11 April 2024

US President Joe Biden has reversed Trump’s immigration ban imposed on 13 mostly Muslim-majority countries in move that solidifies main campaign promise, writes Sheren Khalel of Middle East Eye.

Hours after US President Joe Biden was sworn into office on Wednesday, he signed an executive order to repeal the Trump-era Muslim Ban, a move analysts say sets the tone for his administration’s first term.

“I’m going to start by keeping the promises I made to the American people,” Biden said, before tackling a stack of executive orders, including the Muslim Ban.

His administration had earlier described former President Donald Trump’s most controversial policy as “xenophobia and religious animus.”

“This ban, which restricted issuance of visas to individuals from many Muslim and African countries, was nothing less than a stain on our nation,” Jake Sullivan, the incoming national security adviser, said of the ban in a briefing with reporters.

“It was rooted in xenophobia and religious animus and, President-elect Biden has been clear that we will not turn our back on our values with discriminatory bans on entry to the United States.”

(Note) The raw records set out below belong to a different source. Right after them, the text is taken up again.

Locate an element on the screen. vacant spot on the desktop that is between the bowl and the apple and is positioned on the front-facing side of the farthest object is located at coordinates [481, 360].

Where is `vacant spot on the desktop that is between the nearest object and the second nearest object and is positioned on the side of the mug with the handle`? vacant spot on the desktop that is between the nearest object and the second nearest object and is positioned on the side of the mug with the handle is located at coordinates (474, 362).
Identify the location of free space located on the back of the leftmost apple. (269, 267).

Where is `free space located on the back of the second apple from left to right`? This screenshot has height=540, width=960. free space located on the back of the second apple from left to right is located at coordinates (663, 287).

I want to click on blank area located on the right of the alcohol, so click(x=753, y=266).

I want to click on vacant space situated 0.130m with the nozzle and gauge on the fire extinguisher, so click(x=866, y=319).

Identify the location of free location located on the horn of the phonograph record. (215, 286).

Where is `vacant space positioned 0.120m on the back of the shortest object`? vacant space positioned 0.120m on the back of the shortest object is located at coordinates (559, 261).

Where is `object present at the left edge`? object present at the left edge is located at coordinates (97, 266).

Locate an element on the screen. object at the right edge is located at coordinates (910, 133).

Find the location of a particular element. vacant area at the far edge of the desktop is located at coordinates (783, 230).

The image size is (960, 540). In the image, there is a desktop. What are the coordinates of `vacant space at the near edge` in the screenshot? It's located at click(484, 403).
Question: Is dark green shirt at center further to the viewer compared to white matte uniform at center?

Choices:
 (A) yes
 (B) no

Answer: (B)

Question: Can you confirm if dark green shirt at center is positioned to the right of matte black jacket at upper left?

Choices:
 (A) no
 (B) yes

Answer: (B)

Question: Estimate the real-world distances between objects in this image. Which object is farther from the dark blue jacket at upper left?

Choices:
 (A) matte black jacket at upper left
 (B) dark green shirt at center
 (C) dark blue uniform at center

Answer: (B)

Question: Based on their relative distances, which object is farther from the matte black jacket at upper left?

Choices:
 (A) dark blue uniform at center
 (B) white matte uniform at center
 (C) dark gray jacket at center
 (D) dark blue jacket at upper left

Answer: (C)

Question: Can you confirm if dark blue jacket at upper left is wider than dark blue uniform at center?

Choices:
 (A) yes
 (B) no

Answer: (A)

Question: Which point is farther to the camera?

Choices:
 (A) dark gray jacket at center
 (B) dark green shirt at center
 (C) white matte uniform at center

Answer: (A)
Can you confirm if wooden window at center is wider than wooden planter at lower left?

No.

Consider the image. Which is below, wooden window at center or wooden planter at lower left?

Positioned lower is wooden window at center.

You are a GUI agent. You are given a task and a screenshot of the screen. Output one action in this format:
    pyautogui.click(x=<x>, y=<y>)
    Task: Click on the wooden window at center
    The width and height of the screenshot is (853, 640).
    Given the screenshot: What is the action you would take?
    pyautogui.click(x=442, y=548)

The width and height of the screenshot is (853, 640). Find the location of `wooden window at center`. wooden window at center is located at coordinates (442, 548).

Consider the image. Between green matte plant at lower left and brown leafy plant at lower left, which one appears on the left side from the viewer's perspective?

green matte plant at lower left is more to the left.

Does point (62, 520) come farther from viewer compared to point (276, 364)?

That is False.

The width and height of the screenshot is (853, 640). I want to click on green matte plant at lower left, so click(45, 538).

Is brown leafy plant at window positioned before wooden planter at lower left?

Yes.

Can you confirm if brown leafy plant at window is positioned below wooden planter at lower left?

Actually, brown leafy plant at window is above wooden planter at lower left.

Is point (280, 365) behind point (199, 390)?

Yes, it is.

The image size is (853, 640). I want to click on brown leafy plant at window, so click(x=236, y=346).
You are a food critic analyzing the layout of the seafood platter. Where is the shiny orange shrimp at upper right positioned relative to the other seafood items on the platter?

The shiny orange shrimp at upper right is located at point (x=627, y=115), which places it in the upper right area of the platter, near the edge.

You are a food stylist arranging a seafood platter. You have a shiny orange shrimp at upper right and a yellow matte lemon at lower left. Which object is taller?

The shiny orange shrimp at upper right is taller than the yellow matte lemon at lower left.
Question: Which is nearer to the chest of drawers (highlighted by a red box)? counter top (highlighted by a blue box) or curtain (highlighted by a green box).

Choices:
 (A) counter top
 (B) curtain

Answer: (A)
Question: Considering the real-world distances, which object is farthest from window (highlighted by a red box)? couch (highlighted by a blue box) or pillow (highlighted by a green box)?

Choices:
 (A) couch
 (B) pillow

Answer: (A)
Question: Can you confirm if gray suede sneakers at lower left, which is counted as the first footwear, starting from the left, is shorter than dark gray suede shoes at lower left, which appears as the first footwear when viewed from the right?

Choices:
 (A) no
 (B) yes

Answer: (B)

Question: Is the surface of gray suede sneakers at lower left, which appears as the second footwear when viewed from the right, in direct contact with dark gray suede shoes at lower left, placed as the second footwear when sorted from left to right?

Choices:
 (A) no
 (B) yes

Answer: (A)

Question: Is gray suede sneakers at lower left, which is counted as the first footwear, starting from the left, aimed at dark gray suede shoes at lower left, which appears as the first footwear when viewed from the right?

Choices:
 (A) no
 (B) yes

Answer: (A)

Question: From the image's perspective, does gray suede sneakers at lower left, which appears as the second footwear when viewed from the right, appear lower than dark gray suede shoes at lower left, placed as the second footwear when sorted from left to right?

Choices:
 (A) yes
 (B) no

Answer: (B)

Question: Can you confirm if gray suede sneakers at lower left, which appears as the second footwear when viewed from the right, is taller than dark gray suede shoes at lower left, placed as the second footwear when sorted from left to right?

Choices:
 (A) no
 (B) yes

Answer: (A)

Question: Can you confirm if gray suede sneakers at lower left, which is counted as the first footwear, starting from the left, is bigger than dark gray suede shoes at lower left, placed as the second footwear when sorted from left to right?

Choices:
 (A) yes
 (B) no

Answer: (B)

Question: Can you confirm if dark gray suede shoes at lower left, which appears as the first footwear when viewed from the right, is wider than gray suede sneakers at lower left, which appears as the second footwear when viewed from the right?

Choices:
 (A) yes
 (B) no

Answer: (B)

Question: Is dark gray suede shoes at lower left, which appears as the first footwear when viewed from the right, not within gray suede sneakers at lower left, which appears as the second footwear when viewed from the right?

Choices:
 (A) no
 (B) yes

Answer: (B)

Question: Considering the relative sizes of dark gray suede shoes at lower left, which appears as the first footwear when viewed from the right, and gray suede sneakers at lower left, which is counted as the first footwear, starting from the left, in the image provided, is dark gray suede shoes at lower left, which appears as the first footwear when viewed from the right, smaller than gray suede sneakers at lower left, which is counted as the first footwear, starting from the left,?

Implemented in 2017 during Trump’s first week in office, the Muslim Ban initially restricted travel from seven Muslim-majority nations: Iran, Iraq, Libya, Somalia, Sudan, Syria and Yemen.

The ban faced several legal challenges, but the Supreme Court in 2018 upheld the final version of the measure, which covered 13 mostly Muslim-majority countries, ruling in favour of Trump’s executive power to control immigration.

Abed Ayoub, legal and policy director at the American-Arab Anti-Discrimination Committee (ADC), told Middle East Eye that this “historic moment” resulted from the collective efforts of several human rights advocates and groups that had worked to challenge the ban over the past four years.

“It’s been a struggle and it’s been a fight for our community – for the Arab community and for the Muslim community – since almost day-one of the Trump administration with this ban,” Ayoub said.

Ayoub described a great sense of relief among advocates in the Arab and Muslim community who have been fighting against the travel ban since Trump first introduced the idea.

At the time, Trump had said the travel ban was set to be a temporary 90-day initiative, but Ayoub told MEE that even then he knew it was likely to last throughout the Trump presidency.

“The concerns the Arab and Muslim community had when this ban was being signed came to fruition,” he said. “We knew this was not something temporary.”

In those first days, thousands of protesters gathered at airports across the country after reports that legal permanent US residents – green card holders – from banned countries were being detained in multiple airports. Mayors, lawmakers and other notable figures showed up at the demonstrations to voice their dissent against the ban.

“Those protests at the airport – our community won’t ever forget that support,” Ayoub said.

In July, the Democratic-led US House of Representatives also stepped up, passing a bill that sought to repeal the travel ban, but it had no hope to become law as the Republican-held Senate refused to bring the legislation up for a vote.

Khaled Beydoun, a law professor from Detroit focused on Islamophobia in the United States, told MEE that he never expected Trump’s Muslim ban to get so far. He thought it would die as a campaign promise: “I didn’t think he’d follow up with an actual order.”

While taking the time to celebrate Biden’s decision to reverse the ban and overhaul Trump’s immigration policies, Beydoun is now more sceptical of the US system and of the prospect that such a ban could re-emerge in the future.

“It’s not going to happen under a Democratic Party administration,” Beydoun said. “But if the Republican Party remains the way Trump has moulded it, then there’s a possibility it could happen again.”

“Islamophobia is not going anywhere,” he continued. “Anti-Muslim animus precedes 9/11, so the demonisation of Muslims, especially with this rise of white supremacy, that’s here to stay, socially.”

For now, Beydoun stressed that signing an order to repeal the Muslim Ban is just the first step in reversing the damage done to thousands – if not tens of thousands – who have been waiting for years to reunite with family members or to escape dire situations.

“Foreign nationals, immigrants and refugees from places like Yemen – which is on the ban, and obviously war-torn – they’ve been directly affected considerably,” Beydoun said.

“But I also have family, friends and community members from places like Yemen, Somalia and Iraq, who have been indirectly affected, because they can’t send remittances back home because of fear of being tied to terrorism.

“Families have been destroyed, disintegrated and broken up because they have a cousin or brother or a son or a daughter or a loved-one or a fiance that is stuck abroad,” he continued.

Reversing the effects of the ban will take time, as the federal bureaucracy works to sort through all the cases that had been rejected or put on indefinite hold.